Patients’ clinical conditions were stratified according to the CCI, the SAPS II, the SOFA, and the Glasgow Coma Scale (GCS) [10]. Supplementary File 1 provided details about data collection.

2.3 Records Selection

Only local records were retired and anonymously stored on an electronic sheet (Microsoft Excel).
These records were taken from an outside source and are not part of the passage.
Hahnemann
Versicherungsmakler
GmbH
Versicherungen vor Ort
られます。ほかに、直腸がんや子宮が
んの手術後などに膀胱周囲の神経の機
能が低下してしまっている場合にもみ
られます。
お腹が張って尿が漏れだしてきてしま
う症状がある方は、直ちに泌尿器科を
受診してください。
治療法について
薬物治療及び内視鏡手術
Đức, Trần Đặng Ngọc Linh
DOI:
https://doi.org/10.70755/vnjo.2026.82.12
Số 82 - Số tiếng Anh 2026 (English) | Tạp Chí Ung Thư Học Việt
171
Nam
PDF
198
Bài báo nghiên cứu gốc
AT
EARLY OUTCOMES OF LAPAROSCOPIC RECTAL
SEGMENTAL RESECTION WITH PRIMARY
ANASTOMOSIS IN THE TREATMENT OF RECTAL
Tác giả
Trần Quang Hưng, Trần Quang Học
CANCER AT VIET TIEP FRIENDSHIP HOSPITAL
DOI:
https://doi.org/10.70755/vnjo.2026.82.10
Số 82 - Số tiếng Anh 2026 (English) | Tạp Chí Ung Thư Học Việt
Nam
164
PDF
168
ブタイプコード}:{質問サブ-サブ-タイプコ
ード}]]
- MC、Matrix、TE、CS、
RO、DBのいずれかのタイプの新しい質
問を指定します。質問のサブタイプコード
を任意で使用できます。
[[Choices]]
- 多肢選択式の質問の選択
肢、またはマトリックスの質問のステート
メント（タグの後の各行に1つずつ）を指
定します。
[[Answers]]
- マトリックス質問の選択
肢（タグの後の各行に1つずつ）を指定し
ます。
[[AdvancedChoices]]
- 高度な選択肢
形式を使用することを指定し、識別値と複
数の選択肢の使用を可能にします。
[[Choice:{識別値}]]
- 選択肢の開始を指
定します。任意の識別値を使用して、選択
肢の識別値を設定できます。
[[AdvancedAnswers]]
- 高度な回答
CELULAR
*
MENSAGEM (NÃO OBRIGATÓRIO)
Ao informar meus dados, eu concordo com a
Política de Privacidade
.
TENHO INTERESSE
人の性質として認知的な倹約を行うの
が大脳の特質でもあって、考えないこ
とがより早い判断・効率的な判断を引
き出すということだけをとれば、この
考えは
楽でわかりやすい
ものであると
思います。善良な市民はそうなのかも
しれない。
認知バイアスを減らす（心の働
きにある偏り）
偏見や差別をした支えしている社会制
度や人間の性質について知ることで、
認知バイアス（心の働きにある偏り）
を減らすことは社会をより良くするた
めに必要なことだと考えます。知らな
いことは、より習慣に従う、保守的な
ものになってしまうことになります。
In the identification phase, we applied the following exclusion criteria:

  • Age < 18 years-old;

  • Patients with previous LOS > 15 days before ICU admission;

  • Transfer from other hospitals, ICU, sub-intensive and long-term care units;

  • Admission to ICU for palliative care and post-operative monitoring;

  • BMI > 60 kg/m2;

  • Suffering from AIDS.

Then, in the screening phase, we evaluated missing data. We considered the missing data as missing completely at random, and the observations were deleted.

2.4 Statistics

Supplementary File 1 reported details about statistics. A preliminary explorative examination of the records fulfilling our criteria was performed. Descriptive statistics were computed. Categorical data were reported as absolute numbers and percentages. Continuous data were reported as mean ± standard deviation or median and first-third quartiles [q1–q3], according to distribution (tested with the Shapiro–Wilk test).
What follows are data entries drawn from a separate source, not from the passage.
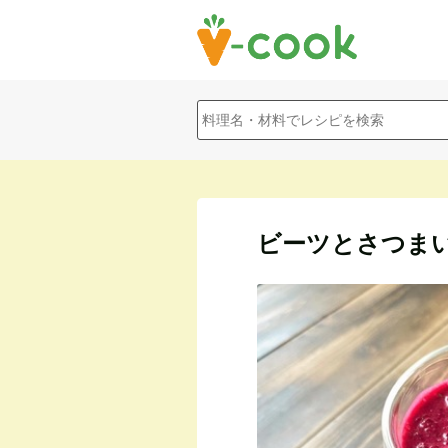
ビーツとさつま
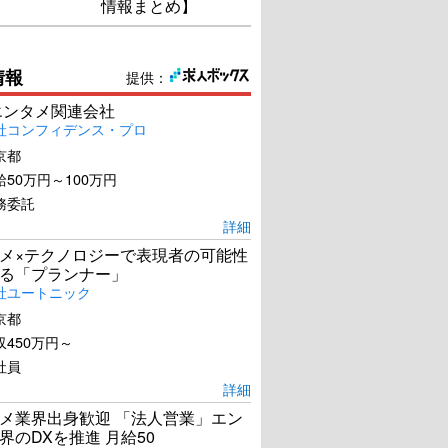
情報まとめ】
情報
提供：
エンタメ関連会社
社コンフィデンス・プロ
京都
50万円～100万円
務委託
詳細
メ×テクノロジーで表現者の可能性
る「プランナー」
社ユートニック
京都
450万円～
社員
詳細
メ業界出身歓迎 「法人営業」エン
界のDXを推進 月給50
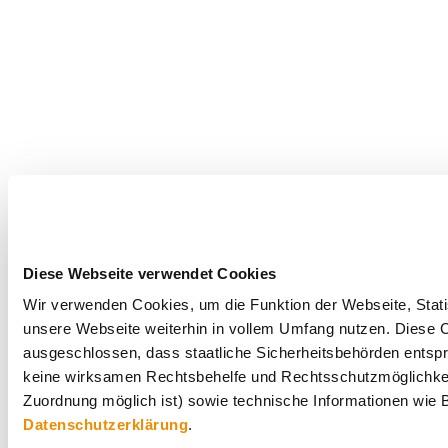
Diese Webseite verwendet Cookies
Wir verwenden Cookies, um die Funktion der Webseite, Statis
unsere Webseite weiterhin in vollem Umfang nutzen. Diese Co
ausgeschlossen, dass staatliche Sicherheitsbehörden entspr
keine wirksamen Rechtsbehelfe und Rechtsschutzmöglichkei
Zuordnung möglich ist) sowie technische Informationen wie B
Datenschutzerklärung
.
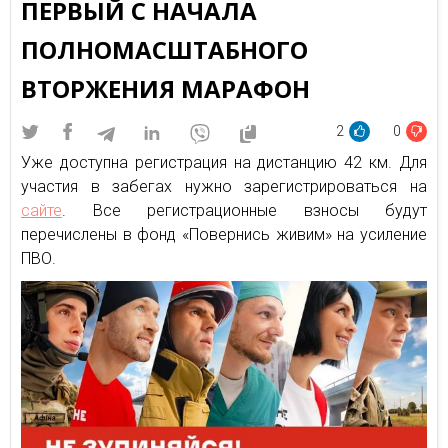
ПЕРВЫЙ С НАЧАЛА
ПОЛНОМАСШТАБНОГО
ВТОРЖЕНИЯ МАРАФОН
2
0
Уже доступна регистрация на дистанцию 42 км. Для
участия в забегах нужно зарегистрироваться на
сайте
. Все регистрационные взносы будут
перечислены в фонд «Повернись живим» на усиление
ПВО.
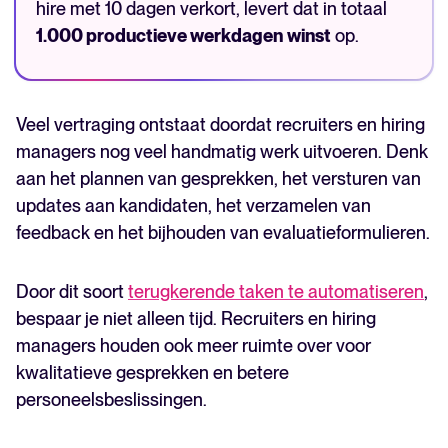
hire met 10 dagen verkort, levert dat in totaal
1.000 productieve werkdagen
winst
op.
Veel vertraging ontstaat doordat recruiters en hiring
managers nog veel handmatig werk uitvoeren. Denk
aan het plannen van gesprekken, het versturen van
updates aan kandidaten, het verzamelen van
feedback en het bijhouden van evaluatieformulieren.
Door dit soort
terugkerende taken te automatiseren
,
bespaar je niet alleen tijd. Recruiters en hiring
managers houden ook meer ruimte over voor
kwalitatieve gesprekken en betere
personeelsbeslissingen.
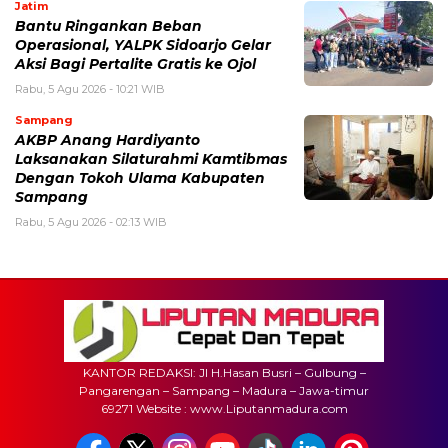
Jatim
Bantu Ringankan Beban
Operasional, YALPK Sidoarjo Gelar
Aksi Bagi Pertalite Gratis ke Ojol
Rabu, 5 Agu 2026 - 10:21 WIB
Sampang
AKBP Anang Hardiyanto
Laksanakan Silaturahmi Kamtibmas
Dengan Tokoh Ulama Kabupaten
Sampang
Rabu, 5 Agu 2026 - 02:13 WIB
KANTOR REDAKSI: Jl H.Hasan Busri – Gulbung –
Pangarengan – Sampang – Madura – Jawa-timur
69271 Website : www.Liputanmadura.com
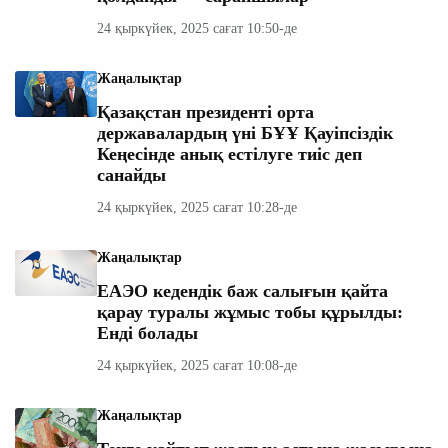
24 қыркүйек, 2025 сағат 10:50-де
Жаңалықтар
Қазақстан президенті орта
державалардың үні БҰҰ Қауіпсіздік
Кеңесінде анық естілуге тиіс деп
санайды
24 қыркүйек, 2025 сағат 10:28-де
Жаңалықтар
ЕАЭО кедендік баж салығын қайта
қарау туралы жұмыс тобы құрылды:
Енді болады
24 қыркүйек, 2025 сағат 10:08-де
Жаңалықтар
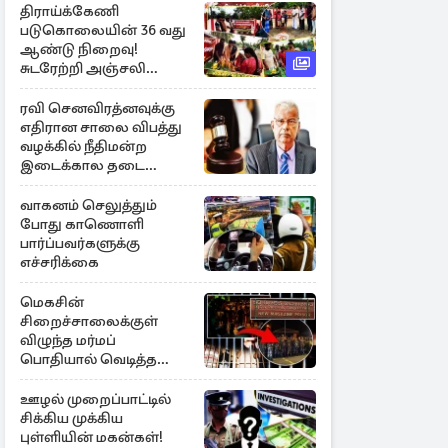
திராய்க்கேணி
படுகொலையின் 36 வது
ஆண்டு நிறைவு!
சுடரேற்றி அஞ்சலி
செலுத்திய மக்கள்
ரவி செனவிரத்னவுக்கு
எதிரான சாலை விபத்து
வழக்கில் நீதிமன்ற
இடைக்கால தடை
உத்தரவு!
வாகனம் செலுத்தும்
போது காணொளி
பார்ப்பவர்களுக்கு
எச்சரிக்கை
மெகசின்
சிறைச்சாலைக்குள்
விழுந்த மர்மப்
பொதியால் வெடித்த
மோதல் - ஒருவர் பலி :
பலர் காயம்
ஊழல் முறைப்பாட்டில்
சிக்கிய முக்கிய
புள்ளியின் மகன்கள்!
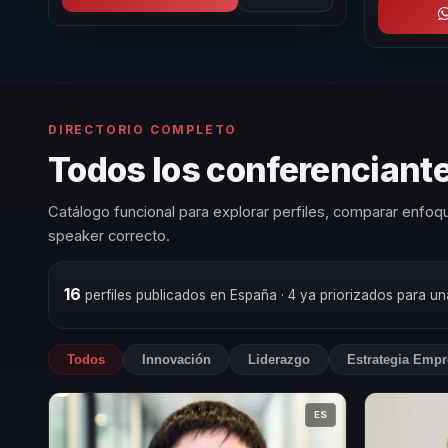
DIRECTORIO COMPLETO
Todos los conferenciant
Catálogo funcional para explorar perfiles, comparar enfoqu
speaker correcto.
16
perfiles publicados en España
· 4 ya priorizados para u
Todos
Innovación
Liderazgo
Estrategia Empr
ES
For clustering, we used the alternative combination of CCI plus SAPS II and CCI plus SOFA. We chose these variables for two reasons: the first is that they are scores widely used in ICUs, and the second is that, as scoring systems, they allow the patient’s clinical conditions to be objectively defined. After the normalization of continuous variables [11], the optimal number of clusters (k) was estimated with the package NbClust (version 3.0.1) [12]. For partitioning, we used the Partitioning Around Medoids (PAM) algorithm [13].

Intercluster analysis was performed with proper tests and according to k number. The effect size between clusters and variables was analyzed by computing Pearson (r) or Spearman (ρ) coefficient for continuous variables or Cramer’s V coefficient for categorical variables [14]. According to the results, coefficients were interpreted as reported in Supplementary File 1. Survival analysis was performed with the Kaplan–Meier method. Median survival time and 28-day survival probabilities with 95% confidence interval (CI95%) were computed. The differences in survival rates among clusters were tested with the Peto-Peto test [15].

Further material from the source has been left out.